Djokovic was a prohibitive favorite coming into Sunday’s final. I saw him scratch and claw his way through the field at Cincinnati in August, his easiest win coming in the final against Roger Federer.
Fed, like Djokovic, had seemed out of sorts on his way to that final in the summer, but there was only one guy in that match. Federer struggled to put a return into play and fell tamely in straight sets. In the press conference after that final in Ohio, Federer had dispassionately observed that he thought Novak still had room to improve, and that it would be interesting to see how Djokovic would finish the year.
Federer had the best view in the house on Saturday of near-end-of-year Novak, his semifinal opponent in Paris. Federer’s own level since Cincinnati has been relatively modest, by his standards, since his return to near-full competition in 2017; an R-16 defeat in sweltering conditions in New York to John Millman; then making his way on cussedness rather than top form to a Shanghai semifinal and a Basel title.
A very solid win over Nishikori in the Paris quarters gave Federer’s fans some hope that he’d rise to Djokovic’s challenge the next day, and the two players did provide marvelous entertainment in their three-set match. However, the semifinal was played almost entirely on Djokovic’s terms, on a slowish hardcourt that showcased his precision groundstrokes and elastic retrieving skills. The outcome of the match was in doubt until the final set tiebreak; Djokovic had won the previous two final-set tiebreaks the two men had played, and seven points into this one he had taken a 6-1 lead courtesy of an errant Federer backhand and a double fault. Three points later Djokovic was in another final, his 48th at this level; it would be Khachanov’s first.
I fully expected Djokovic to win comfortably; another of Tennis With An Accent’s contributors, Susie Reid, forecast a straight-set win for Khachanov. At 3-1, 30-0 Djokovic, I felt pretty comfortable in my assessment, but then the wheels started to fall off for Novak. He started the final where he left off against Federer, moving comfortably and controlling the baseline rallies. Then he appeared to donate the break back, and in short succession gave up another couple of breaks at the end of the first set and early in the second set. He had seemed inexhaustible in his three-set wins over Marin Cilic in the QFs and against Federer; now his legs seemed visibly heavy, and his groundstrokes had much less sting.
I’ve seen Djokovic wobble many times mid-match only to get a second wind, but Khachanov didn’t let him off the mat. The 22-year-old Russian played at a consistent level all the way through the match; he served impeccably, and even when literally knocked down by a Djokovic forehand winner while serving for the match, Khachanov played with controlled aggression to take the next three points and, with it, the title.

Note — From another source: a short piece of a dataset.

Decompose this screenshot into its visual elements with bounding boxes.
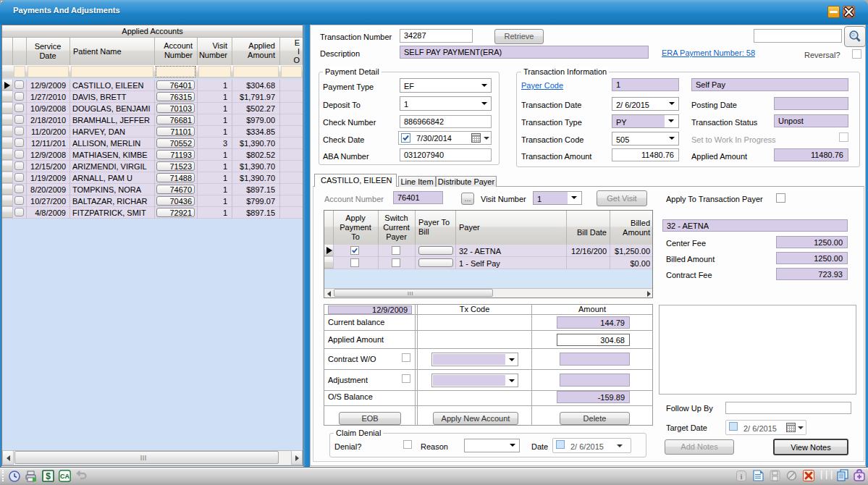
svg-text:i: i: [740, 472, 742, 481]
svg-text:$: $: [46, 471, 51, 481]
svg-text:CA: CA: [60, 473, 69, 480]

Just as last year, Paris had produced a surprise champion – and like last year, the eventual winner had saved match points along the way. The ATP World Tour website called Khachanov’s win one of the biggest upsets of the season, a verdict I politely demurred at – not just because of Susie Reid’s forecast, but because Khachanov, like Borna Coric, has made his way into the top 20 this year. A big win has been more a question of when, rather than if.
Unlike Jack Sock in 2017, Khachanov doesn’t vault into the World Tour Finals with this win. He may go to London as an alternate. Federer and Djokovic, of course, will be there. The third member of the ATP Big 3, Rafael Nadal, withdrew from Paris just before the tournament citing an abdominal strain. Nadal hasn’t played competitive tennis since retiring against del Potro in the U.S. Open semifinal with a knee strain. Nadal’s pullout from the ATP Finals let John Isner into his first London in November, and will result in Federer and Djokovic finding themselves in opposite round-robin groups.
The year-end ATP number 1 spot now belongs to Djokovic, almost 600 points to the good over Nadal, whose 2018 season is done. Federer will, almost certainly, finish the season in the number 3 spot. However the World Tour Finals end, the Big 3 will most likely finish the year in the top 3 positions on the tour. Will that be the case in 2019? Khachanov – and Borna Coric, and Dominic Thiem, and Alexander Zverev – hope to have a say in that.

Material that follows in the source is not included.